Carter notes that if a separate document that has a special "Russian fingerprint" is inadvertently added while being handled then they will all have a different RSID. He said that the only way to what we observed had happened was for all three files that had been based on a pre-polluted template. Carter expressed a similar view via twitte r, in which he said that he believed the evidence showed that efforts were made to frame Russia for DNC leaks. Carter mentioned that he believes the whole process has left two separate layers of 'Russian hacking fingerprint' which he believes to be a deliberate misdirection effort.

Disobedient Media spoke to Rob Colbert to better evaluate Carter's report. Colbert is a CTO / Platform Architect in Disobedient Media. He told us that the data and explanations given by Carter were factually accurate and reproducible. He added that the data did not prove causation at this point, and did not seem to prove its intent. Rob does not see evidence of intent in the sense of "smoking guns" in the data available today, but confirms to the authors that the data presented by Carter so far seems to be accurate.

Carter also stated via Twitter:
Screen-Shot-2017-05-28-at-6.21.38-PM.png

Carter also revealed to Disobedient Media that he has been contacted by an individual who appears to have worked for the US Digital Service under the Obama administration. The email to Carter seems to be trying to get a potentially discredited response from Julian Assange, Kim Dot Com, and Seth Rich's investigation.

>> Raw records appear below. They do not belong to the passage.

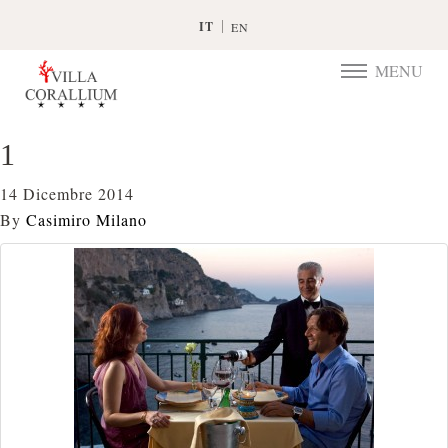
IT
EN
MENU
TOGGLE
NAVIGATIO
1
14 Dicembre 2014
By
Casimiro Milano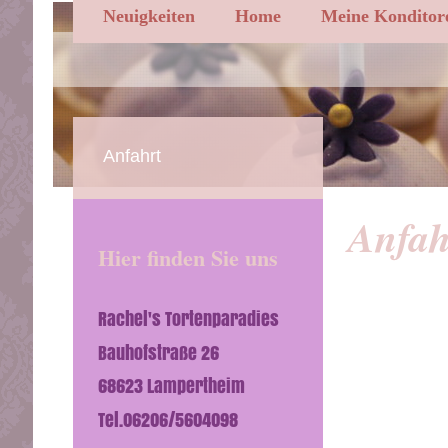
Neuigkeiten
Home
Meine Konditor
Anfahrt
Anfah
Hier finden Sie uns
Rachel's Tortenparadies
Bauhofstraße 26
68623 Lampertheim
Tel.06206/5604098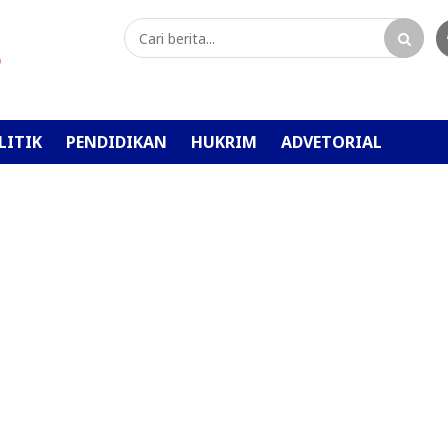
LITIK
PENDIDIKAN
HUKRIM
ADVETORIAL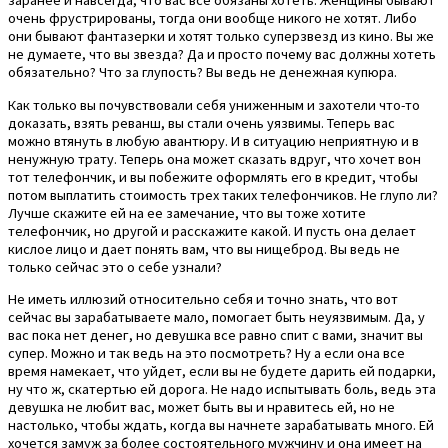
заранее и навсегда, что вас все обязаны хотеть. Женщины бывают
очень фрустрированы, тогда они вообще никого не хотят. Либо
они бывают фантазерки и хотят только суперзвезд из кино. Вы же
не думаете, что вы звезда? Да и просто почему вас должны хотеть
обязательно? Что за глупость? Вы ведь не денежная купюра.
Как только вы почувствовали себя униженным и захотели что-то
доказать, взять реванш, вы стали очень уязвимы. Теперь вас
можно втянуть в любую авантюру. И в ситуацию неприятную и в
ненужную трату. Теперь она может сказать вдруг, что хочет вон
тот телефончик, и вы побежите оформлять его в кредит, чтобы
потом выплатить стоимость трех таких телефончиков. Не глупо ли?
Лучше скажите ей на ее замечание, что вы тоже хотите
телефончик, но другой и расскажите какой. И пусть она делает
кислое лицо и дает понять вам, что вы нищеброд. Вы ведь не
только сейчас это о себе узнали?
Не иметь иллюзий относительно себя и точно знать, что вот
сейчас вы зарабатываете мало, помогает быть неуязвимым. Да, у
вас пока нет денег, но девушка все равно спит с вами, значит вы
супер. Можно и так ведь на это посмотреть? Ну а если она все
время намекает, что уйдет, если вы не будете дарить ей подарки,
ну что ж, скатертью ей дорога. Не надо испытывать боль, ведь эта
девушка не любит вас, может быть вы и нравитесь ей, но не
настолько, чтобы ждать, когда вы начнете зарабатывать много. Ей
хочется замуж за более состоятельного мужчину и она имеет на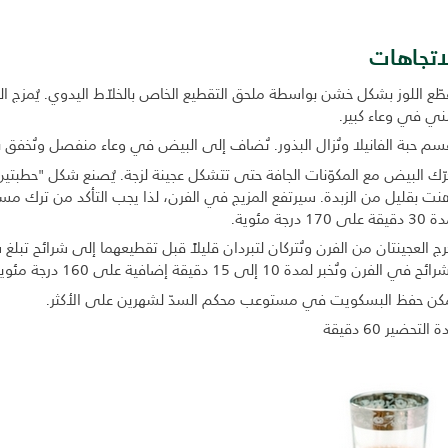
اتجاهات
طّع اللوز بشكل خشن بواسطة ملحق التقطيع الخاص بالخلاّط اليدوي. يُمزج اللو
بني في وعاء كبير.
قسم حبة الفانيلا وتُزال البذور. تُضاف إلى البيض في وعاء منفصل وتُخفق
حرّك البيض مع المكوّنات الجافة حتى تتشكل عجينة لزجة. يُصنع شكل "حطبتي
قة على 170 درجة مئوية.
خرج العجينتان من الفرن وتُتركان لتبردان قليلاً قبل تقطيعهما إلى شرائح ت
 في الفرن وتُخبر لمدة 10 إلى 15 دقيقة إضافية على 160 درجة مئوية حتى تصبح هشّة وبنّية ذهبية اللون.
كن حفظ البسكويت في مستوعب محكم السدّ لشهرين على الأكثر.
 التحضير 60 دقيقة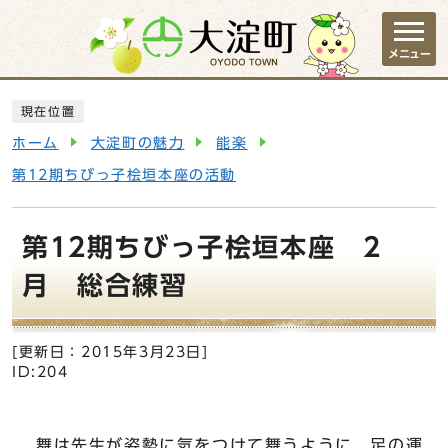
ページの先頭です
メニュー
ここから本文です
現在位置
ホーム
大淀町の魅力
能楽
第12期ちびっ子桧垣本座の活動
第12期ちびっ子桧垣本座 2
月 総合練習
[更新日：
2015年3月23日
]
ID:204
舞は先生が姿勢に気をつけて舞うように、足の運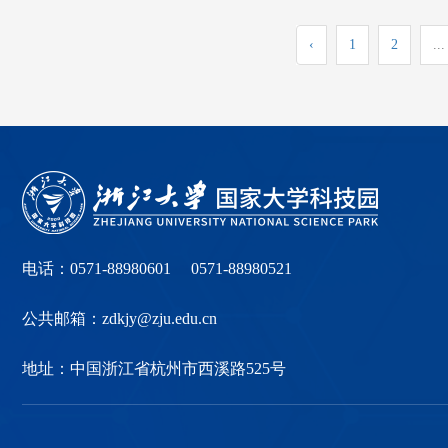
‹
1
2
...
电话：0571-88980601 0571-88980521
公共邮箱：zdkjy@zju.edu.cn
地址：中国浙江省杭州市西溪路525号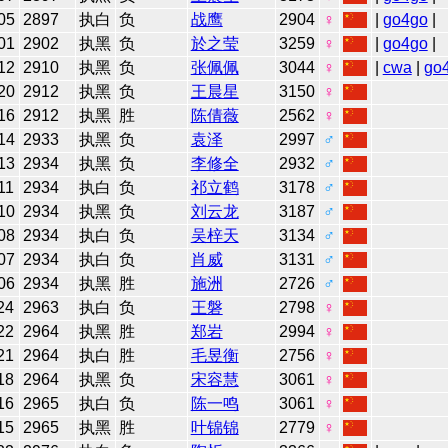
05
2897
执白
负
战鹰
2904
♀
|
go4go
|
01
2902
执黑
负
於之莹
3259
♀
|
go4go
|
12
2910
执黑
负
张佩佩
3044
♀
|
cwa
|
go
20
2912
执黑
负
王晨星
3150
♀
16
2912
执黑
胜
陈倩薇
2562
♀
14
2933
执黑
负
袁泽
2997
♂
13
2934
执黑
负
李修全
2932
♂
11
2934
执白
负
祁立鹤
3178
♂
10
2934
执黑
负
刘云龙
3187
♂
08
2934
执白
负
吴梓天
3134
♂
07
2934
执白
负
肖威
3131
♂
06
2934
执黑
胜
施洲
2726
♂
24
2963
执白
负
王磐
2798
♀
22
2964
执黑
胜
郑岩
2994
♀
21
2964
执白
胜
毛昱衡
2756
♀
18
2964
执黑
负
宋容慧
3061
♀
16
2965
执白
负
陈一鸣
3061
♀
15
2965
执黑
胜
叶锦锦
2779
♀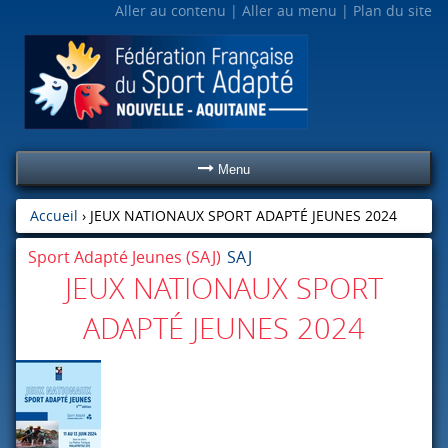
Aller au contenu
Aller au menu
Plan du site
Menu
Accueil
›
JEUX NATIONAUX SPORT ADAPTÉ JEUNES 2024
Sport Adapté Jeunes (SAJ)
SAJ
JEUX NATIONAUX SPORT
ADAPTÉ JEUNES 2024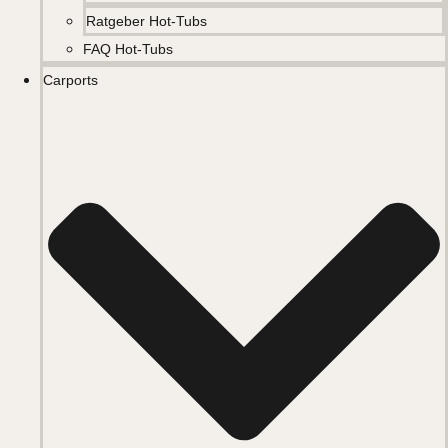
Ratgeber Hot-Tubs
FAQ Hot-Tubs
Carports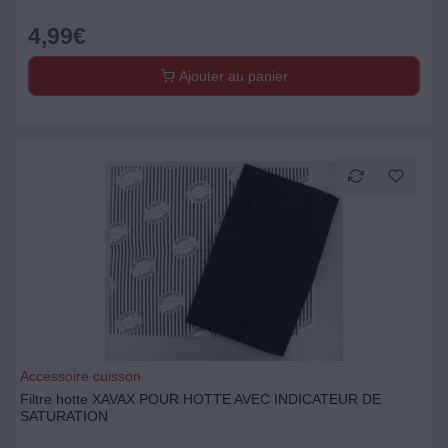
4,99
€
Ajouter au panier
Accessoire cuisson
Filtre hotte XAVAX POUR HOTTE AVEC INDICATEUR DE
SATURATION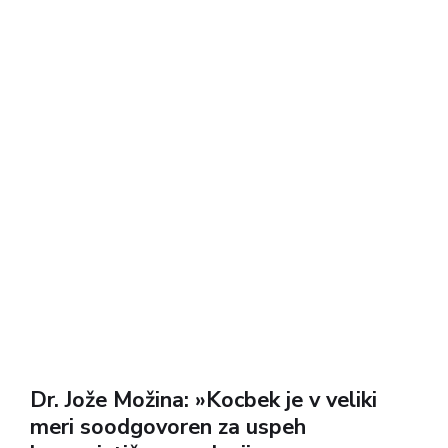
Dr. Jože Možina: »Kocbek je v veliki
meri soodgovoren za uspeh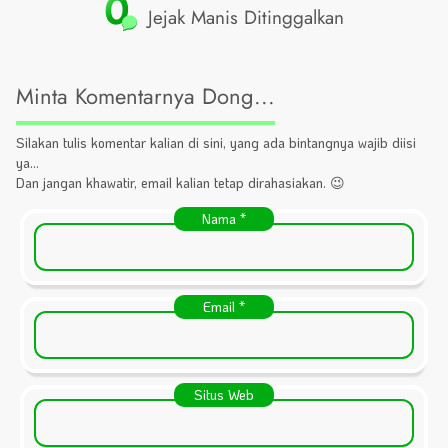
0
Jejak Manis Ditinggalkan
Minta Komentarnya Dong...
Silakan tulis komentar kalian di sini, yang ada bintangnya wajib diisi
ya...
Dan jangan khawatir, email kalian tetap dirahasiakan. 😉
Nama
*
Email
*
Situs Web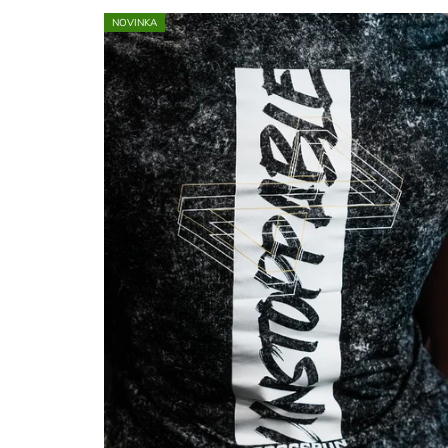
NOVINKA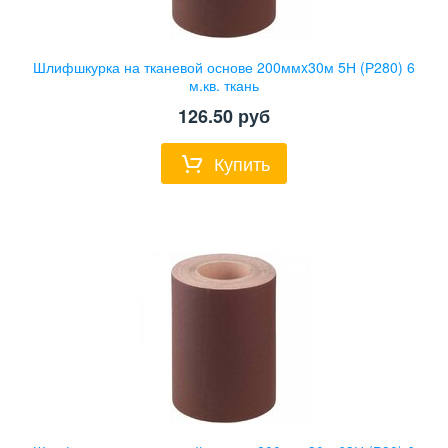
Шлифшкурка на тканевой основе 200ммx30м 5Н (Р280) 6
м.кв. ткань
126.50
руб
Купить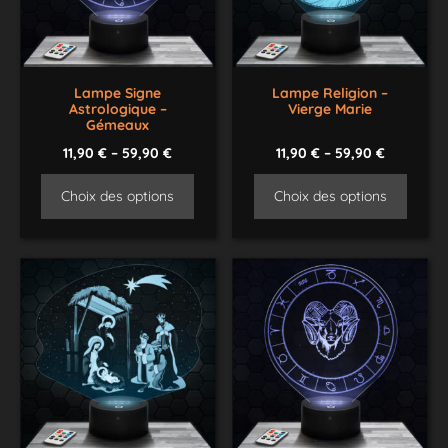
Lampe Signe
Lampe Religion –
Astrologique –
Vierge Marie
Gémeaux
11,90
€
–
59,90
€
11,90
€
–
59,90
€
Choix des options
Choix des options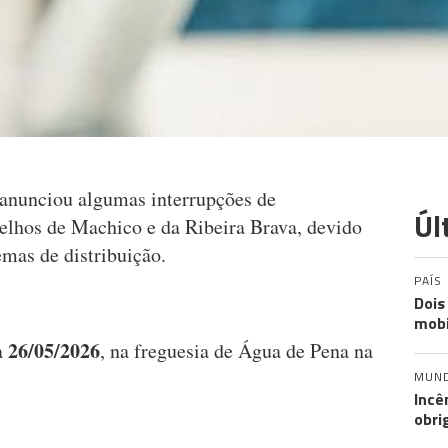
anunciou algumas interrupções de
Úl
elhos de Machico e da Ribeira Brava, devido
emas de distribuição.
PAÍS
Dois
mobi
26/05/2026
a
, na freguesia de Água de Pena na
MUN
Incê
obri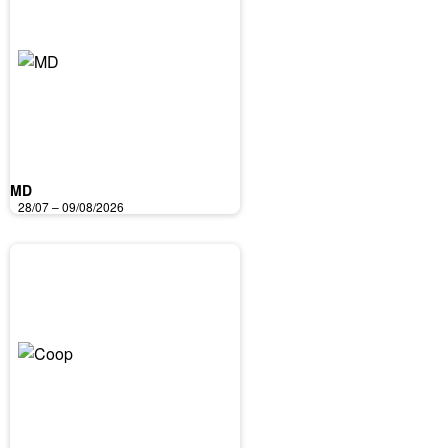
MD
28/07 – 09/08/2026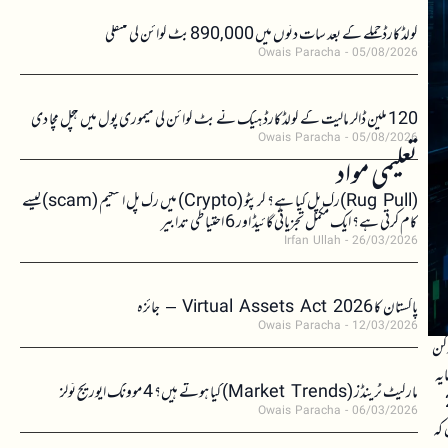
کولڈکارڈ حملے کے بعد سات دنوں میں 890,000 بٹ کوائن کی منتقلی
Owais Paracha
05/08/2026
120 ملین ڈالر مالیت کے کولڈکارڈ ہیک نے بٹ کوائن کی میموری پول میں ہلچل مچا دی
Owais Paracha
05/08/2026
تعلیمی مواد
(Rug Pull)رگ پل کیا ہے؟ کرپٹو (Crypto) میں رگ پل اسکیم (scam)کیسے
کام کرتی ہے؟ ایک مکمل تجزیاتی گائیڈ اور 6 احتیاطی تدابیر
Irfan Ullah
26/03/2026
پاکستان کا Virtual Assets Act 2026 – جائزہ
Owais Paracha
12/03/2026
 ٹوکن
مایہ
مارکیٹ ٹرینڈز (Market Trends) کیا ہوتے ہیں؟ 4 موونگ ایوریج ٹولز
 اپنے ہفتہ وار اضافے کو 25
Owais Paracha
06/03/2026
یں کہ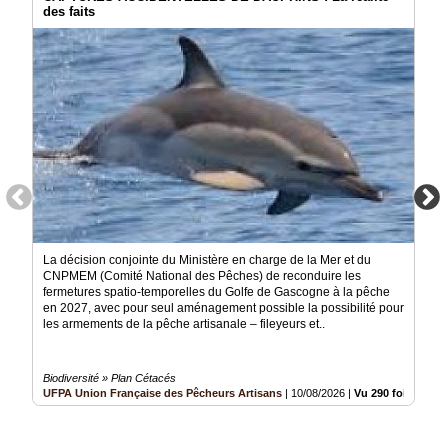
des faits
La décision conjointe du Ministère en charge de la Mer et du
CNPMEM (Comité National des Pêches) de reconduire les
fermetures spatio-temporelles du Golfe de Gascogne à la pêche
en 2027, avec pour seul aménagement possible la possibilité pour
les armements de la pêche artisanale – fileyeurs et..
Biodiversité » Plan Cétacés
UFPA Union Française des Pêcheurs Artisans
|
10/08/2026
|
Vu 290 fois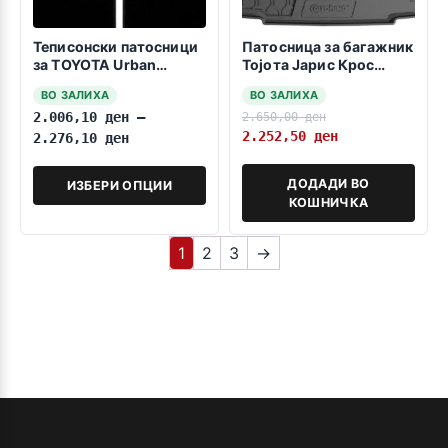
Теписонски патосници
Патосница за багажник
за TOYOTA Urban
Тојота Јарис Крос
Cruiser 2009>>>
08.2020->
ВО ЗАЛИХА
ВО ЗАЛИХА
2.006,10
ден
–
2.650,00
ден
2.252,50
ден
2.276,10
ден
ДОДАДИ ВО
ИЗБЕРИ ОПЦИИ
КОШНИЧКА
1
2
3
→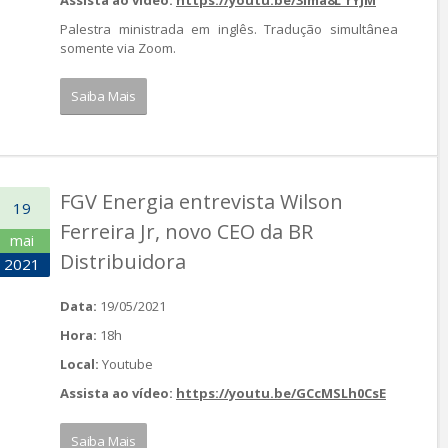
Assista ao vídeo:
https://youtu.be/3Ima8L_rYJM
Palestra ministrada em inglês. Tradução simultânea
somente via Zoom.
Saiba Mais
FGV Energia entrevista Wilson
19
Ferreira Jr, novo CEO da BR
mai
Distribuidora
2021
Data:
19/05/2021
Hora:
18h
Local:
Youtube
Assista ao vídeo:
https://youtu.be/GCcMSLh0CsE
Saiba Mais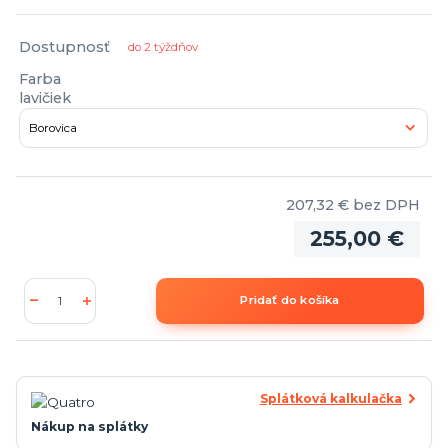
Dostupnosť
do 2 týždňov
Farba
lavičiek
207,32 €
bez DPH
255,00 €
Pridať do košíka
Splátková kalkulačka
Nákup na splátky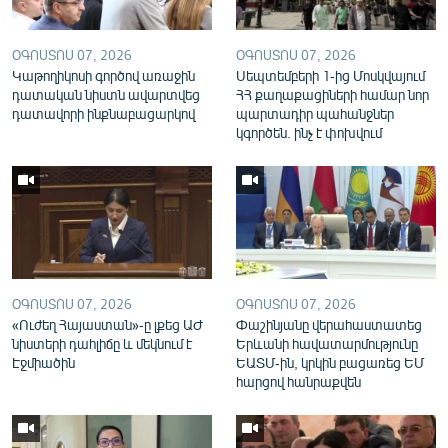
English
Русский
ՕԳՈՍՏՈՍ 07, 2026
ՕԳՈՍՏՈՍ 07, 2026
Կաթողիկոսի գործով առաջին
Սեպտեմբերի 1-ից Մոսկվայում
դատական նիստն ավարտվեց
ՀՀ քաղաքացիների համար նոր
ՀԵՏԵՎԵՔ ՄԵԶ
դատավորի ինքնաբացարկով
պարտադիր պահանջներ
կգործեն. ինչ է փոխվում
«Ազատության» բոլոր կայքերը
ՕԳՈՍՏՈՍ 07, 2026
ՕԳՈՍՏՈՍ 07, 2026
«Ուժեղ Հայաստան»-ը լքեց ԱԺ
Փաշինյանը վերահաստատեց
նիստերի դահլիճը և մեկնում է
Երևանի հավատարմությունը
Էջմիածին
ԵԱՏՄ-ին, կրկին բացառեց ԵՄ
հարցով հանրաքվեն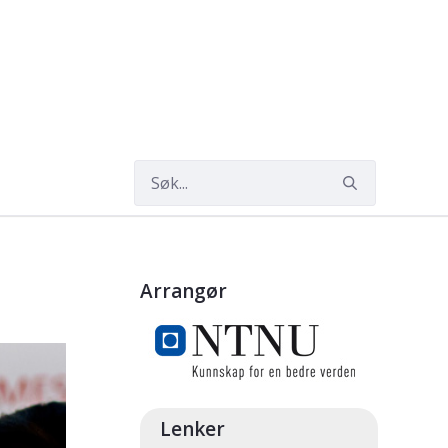
Arrangør
Lenker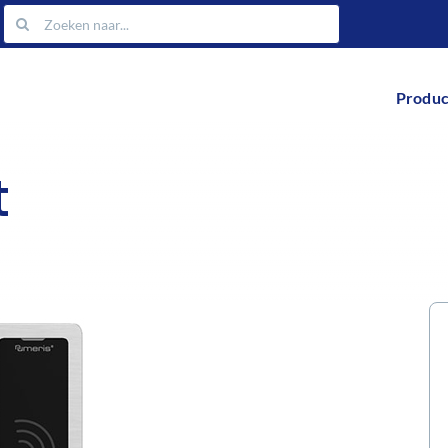
Zoeken
naar:
Produc
t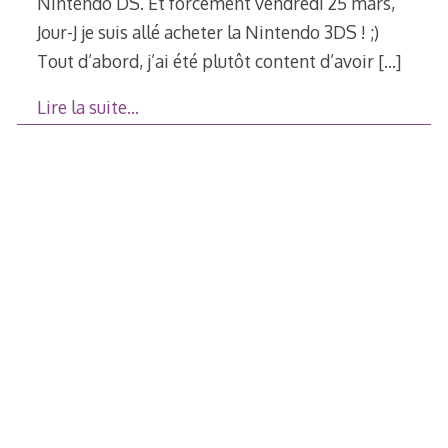
Nintendo DS. Et forcément vendredi 25 mars,
Jour-J je suis allé acheter la Nintendo 3DS ! ;)
Tout d’abord, j’ai été plutôt content d’avoir
[…]
Lire la suite…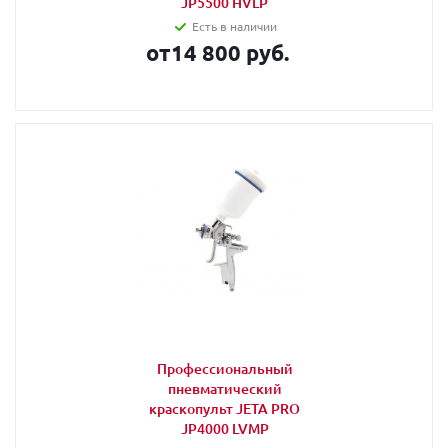
JP5500 HVLP
Есть в наличии
от
14 800 руб.
Профессиональный
пневматический
краскопульт JETA PRO
JP4000 LVMP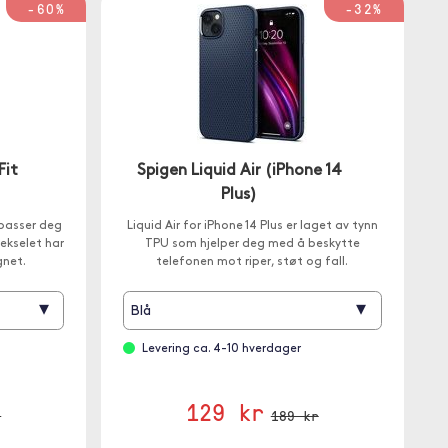
-60%
-32%
Fit
Spigen Liquid Air (iPhone 14
Plus)
 passer deg
Liquid Air for iPhone 14 Plus er laget av tynn
 Dekselet har
TPU som hjelper deg med å beskytte
net.
telefonen mot riper, støt og fall.
▾
▾
Blå
Levering ca. 4-10 hverdager
129 kr
r
189 kr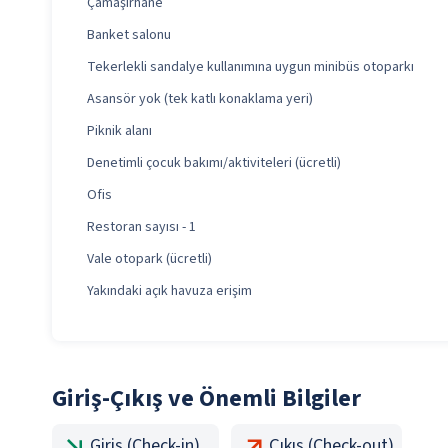
Çamaşırhane
Banket salonu
Tekerlekli sandalye kullanımına uygun minibüs otoparkı
Asansör yok (tek katlı konaklama yeri)
Piknik alanı
Denetimli çocuk bakımı/aktiviteleri (ücretli)
Ofis
Restoran sayısı - 1
Vale otopark (ücretli)
Yakındaki açık havuza erişim
Giriş-Çıkış ve Önemli Bilgiler
Giriş (Check-in)
Çıkış (Check-out)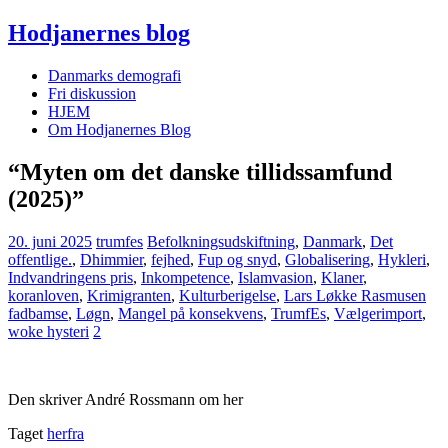
Hodjanernes blog
Danmarks demografi
Fri diskussion
HJEM
Om Hodjanernes Blog
“Myten om det danske tillidssamfund
(2025)”
20. juni 2025
trumfes
Befolkningsudskiftning
,
Danmark
,
Det
offentlige.
,
Dhimmier
,
fejhed
,
Fup og snyd
,
Globalisering
,
Hykleri
,
Indvandringens pris
,
Inkompetence
,
Islamvasion
,
Klaner
,
koranloven
,
Krimigranten
,
Kulturberigelse
,
Lars Løkke Rasmusen
fadbamse
,
Løgn
,
Mangel på konsekvens
,
TrumfEs
,
Vælgerimport
,
woke hysteri
2
Den skriver André Rossmann om her
Taget
herfra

Carter publishes screenshots of emails he receives on his website, as well as resumes linked to the email address that contacts him. Matthew Weaver appears to be the one who contacted Carter. This indicates that the former USDS member is trying to contact Carter. This interest in Carter's work adds to the speculation surrounding the DNC leak since Guccifer 2.0 announced its version of their publication.